396 - Antibiotic-induced dilation of the ductus arteriosus: mechanisms and implications for ductus closure and postnatal reopening

Publication Number: 3383.396

Elaine L.. Shelton, Vanderbilt University School of Medicine, Nashville, TN, United States; Edith M. Charron, Monroe Carell Jr. Children's Hospital at Vanderbilt, Brentwood, TN, United States; Sarah Lanza, Vanderbilt University School of Medicine, Nashville, TN, United States; Stephanie Rager, Columbia University Irving Medical Center, New York, NY, United States; Kimberly Fernandez Trahan, Monroe Carell Jr. Children's Hospital at Vanderbilt, Nashville, TN, United States; Naoko Boatwright, Vanderbilt University Medical Center, Franklin, TN, United States; Charmaine R. Rock, Vanderbilt University Medical Center, Nashville, TN, United States; Jeff Reese, Vanderbilt University Medical Center, Nashville, TN, United States

Background: The ductus arteriosus (DA) is an essential artery that shunts blood away from the high-resistance pulmonary circulation in utero. Postnatally, the DA must close to allow perfusion of the newly inflated lungs. “Functional DA closure” occurs within the first few hours after birth, involves contraction of DA smooth muscle, and is followed by “anatomic closure” which involves remodeling of the DA into a permanently sealed structure. Failure to close, termed patent DA (PDA), is common in premature infants and linked to major morbidities and increased mortality. Sepsis is a known risk factor for PDA. We previously showed aminoglycosides, first line sepsis drugs, induce DA dilation and are associated with an increased incidence of PDA in infants.

Objective: We hypothesized other classes of antibiotics may also have off target vascular effects that would alter initial DA constriction and postnatal DA remodeling.
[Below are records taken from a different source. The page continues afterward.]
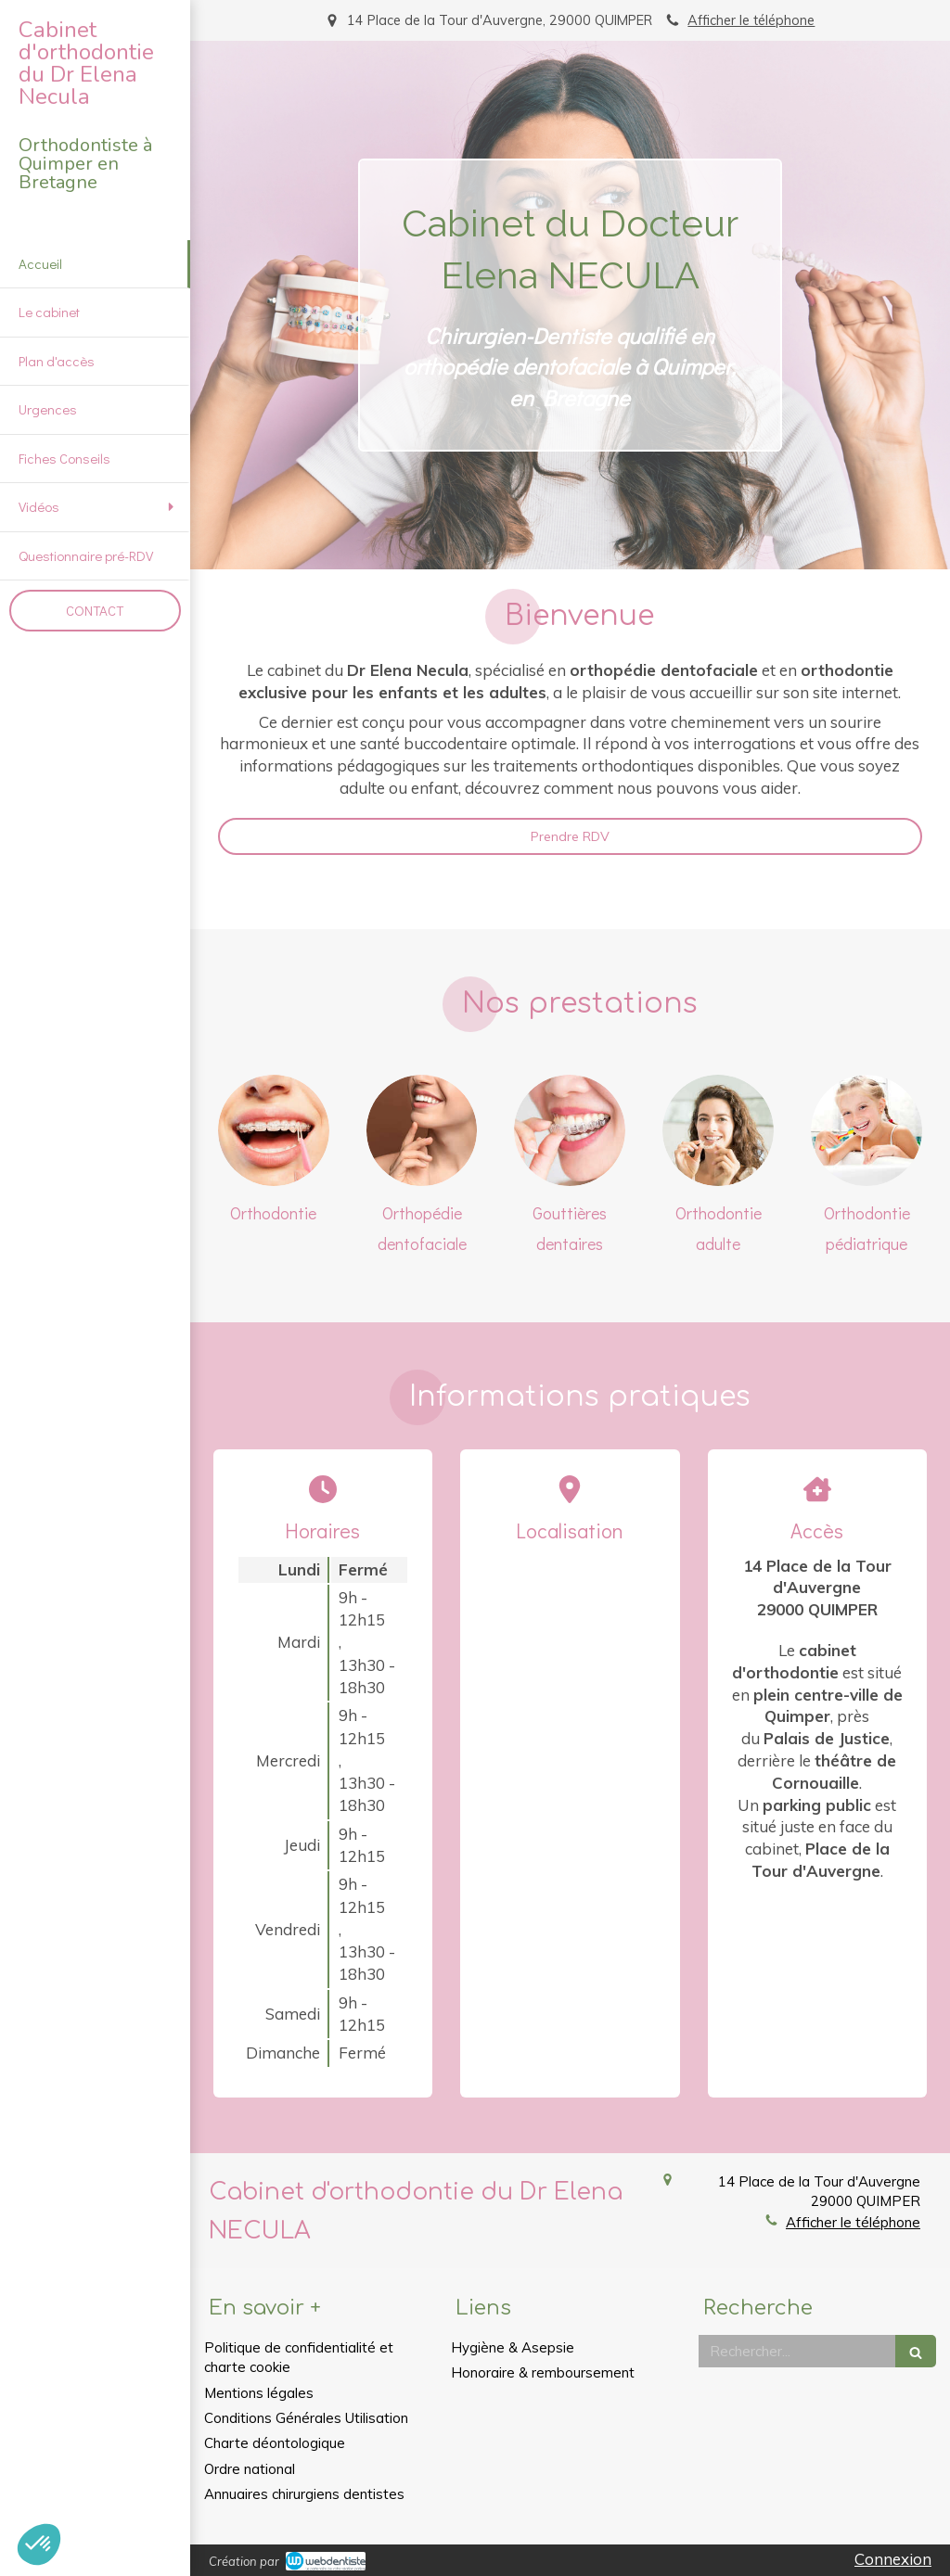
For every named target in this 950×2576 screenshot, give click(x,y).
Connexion (892, 2559)
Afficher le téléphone (751, 20)
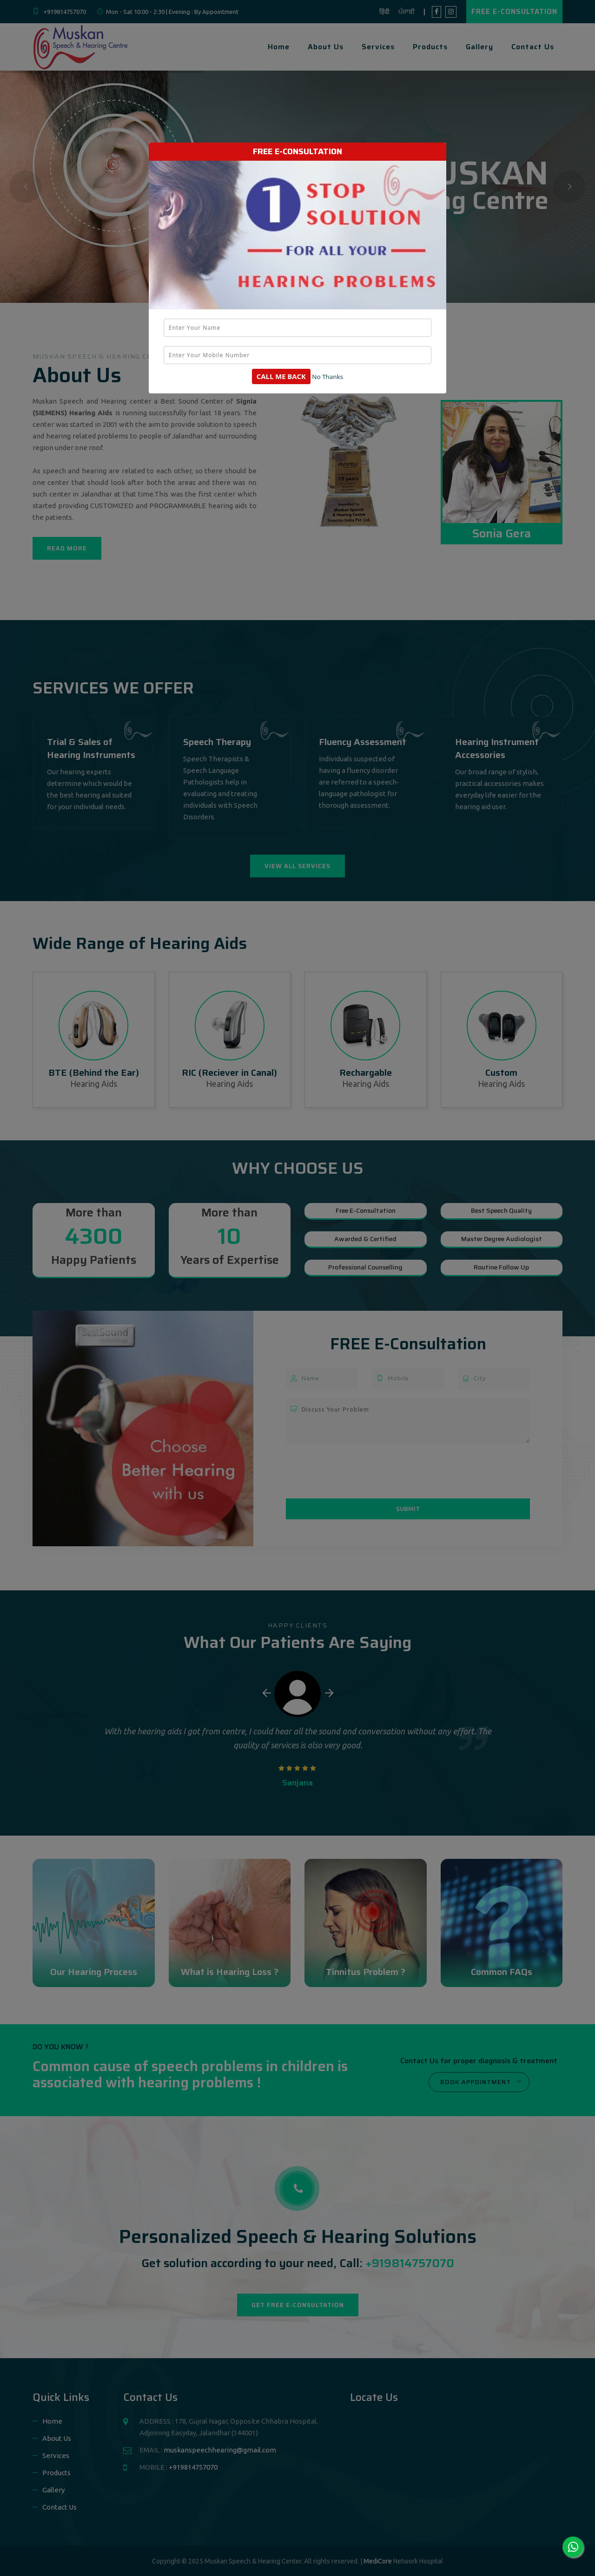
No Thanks (327, 377)
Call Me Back (281, 376)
Design/Methods: Fetal or postnatal mouse DAs were isolated, mounted in myography chambers, and challenged with various antibiotics. Changes in DA diameter were continually measured using digital image dimensioning software. Postnatal vessel reopening was determined by assessing whether buffer could successfully flow through the lumen. For in vivo studies, newborn mouse pups received IP injections of antibiotics or vehicle at timepoints from 3-24h after birth. The degree of ductal patency was assessed by necropsy and visual scoring. Data were analyzed by t-test or ANOVA and best-fit curves were plotted for analysis (GraphPad Prism).

Results: Several antibiotics (ampicillin, azithromycin, ceftazidime, gentamicin, unasyn, and vancomycin) significantly inhibited initial DA constriction and induced postnatal DA reopening to varying degrees. Of note, piperacillin-tazobactam caused DA constriction (~40% from baseline diameter) and did not induce DA reopening. The mechanisms underlying antibiotic-induced DA dilation include inhibition of voltage-gated calcium channels and activation of prostaglandin or nitric oxide signaling pathways.

Conclusion(s): To our knowledge, these are the first studies examining the effects of pharmacologic factors on postnatal DA reopening. Antibiotics are commonly prescribed in the NICU, yet we have an incomplete understanding of the range of their off-target effects. Future work will focus on examining a large clinical data set to contextualize our mouse work and determine whether antibiotic exposure is associated with DA reopening and PDA in infants. These studies will provide clinically relevant information that can be used to guide antibiotic selection in the NICU.